There was a first wife, back when I was a stupid kid, fresh out of the service. She had a 2 month old when we met, and we had 2 more. She was emotionally and physically abusive. She had affairs on a regular basis. It was 4 years of pure hell. I finally realized that I was never going to be the Dad I needed to be if I didn't change the situation drastically. I thought that if I could get her away from her family, (major abusive history) that she would be able to figure things out, and maybe get some help. I took a job across the country, and tried to get her to go. She refused. I left hoping that without me there, she would be forced to follow. 3 months later...I got a divorce decree in the mail. Child support set, no rights to the children. As soon as I got the decree, I was on the first flight back home...but they were long gone by the time I got there. I found her 2 months later, re-married and living 4 states away. That pattern continued for the next 12 years.

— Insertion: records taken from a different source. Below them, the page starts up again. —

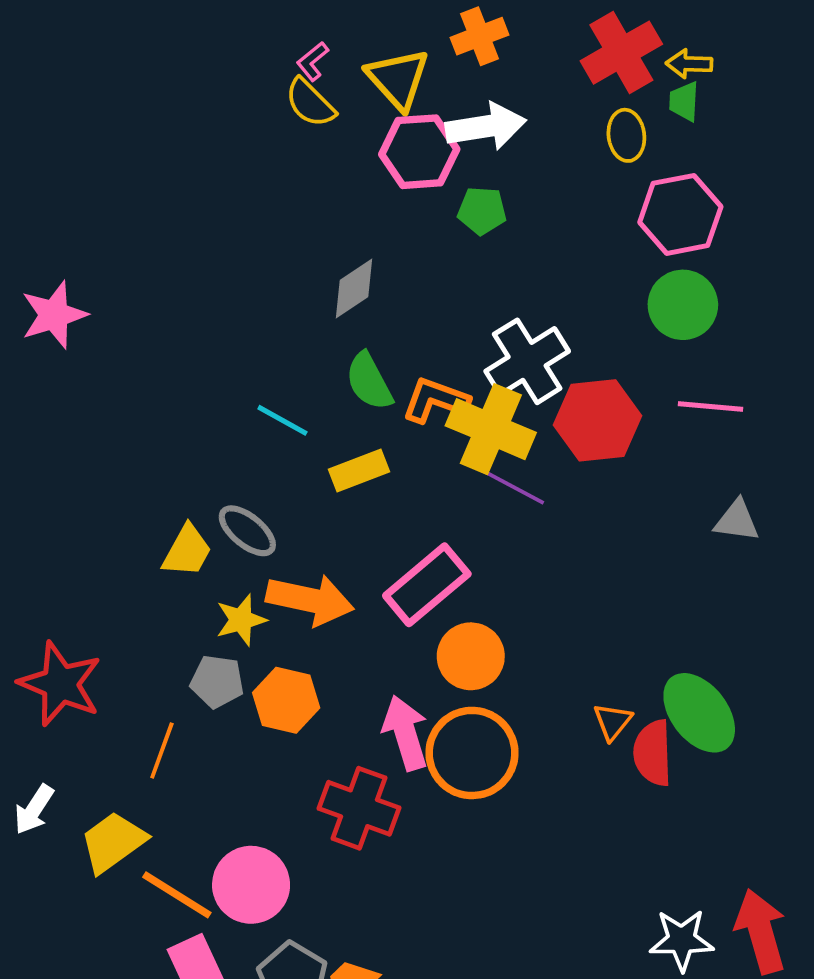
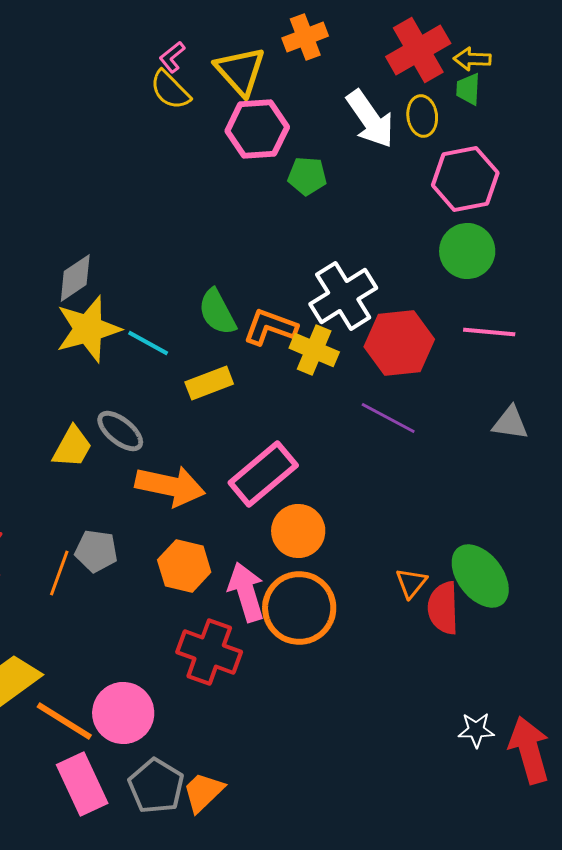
white arrow: (486, 127) -> (370, 119), moved, turned 64
gray diamond: (354, 289) -> (75, 278), moved
yellow cross: (491, 429) -> (314, 350), size x0.7
purple line: (511, 486) -> (388, 418), moved
yellow star: (241, 620) -> (88, 329), moved, size x1.6
orange hexagon: (286, 700) -> (184, 566), moved
orange line: (162, 750) -> (59, 573), moved
white star: (682, 940) -> (476, 730), moved, size x0.7

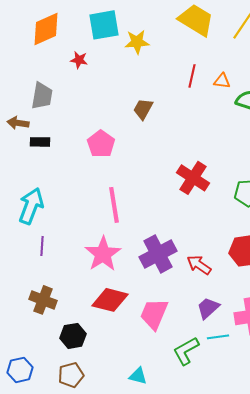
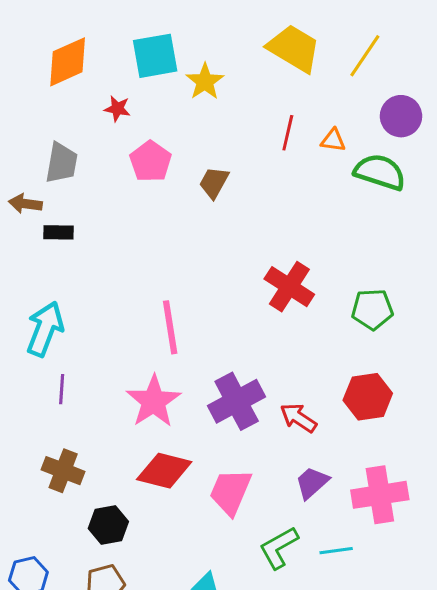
yellow star: (137, 42) -> (205, 81), turned -30
pink pentagon: (101, 144) -> (151, 161), moved
cyan line: (218, 337) -> (336, 551), moved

She's been living off one man or another, Re-married 6 times since me, and I currently have no idea where she and my 14 yr old son are. My 16 yr old daughter is in a foster program, and I've been fighting for contact with her for the last 4 years to no avail, but I haven't given up hope yet.
The point is...I lost my kids. Aside from sporadic periods of phone contact, I haven't seen either one of them in over 10 years. I swore to myself that I would never marry again, and certainly never have another child......


----------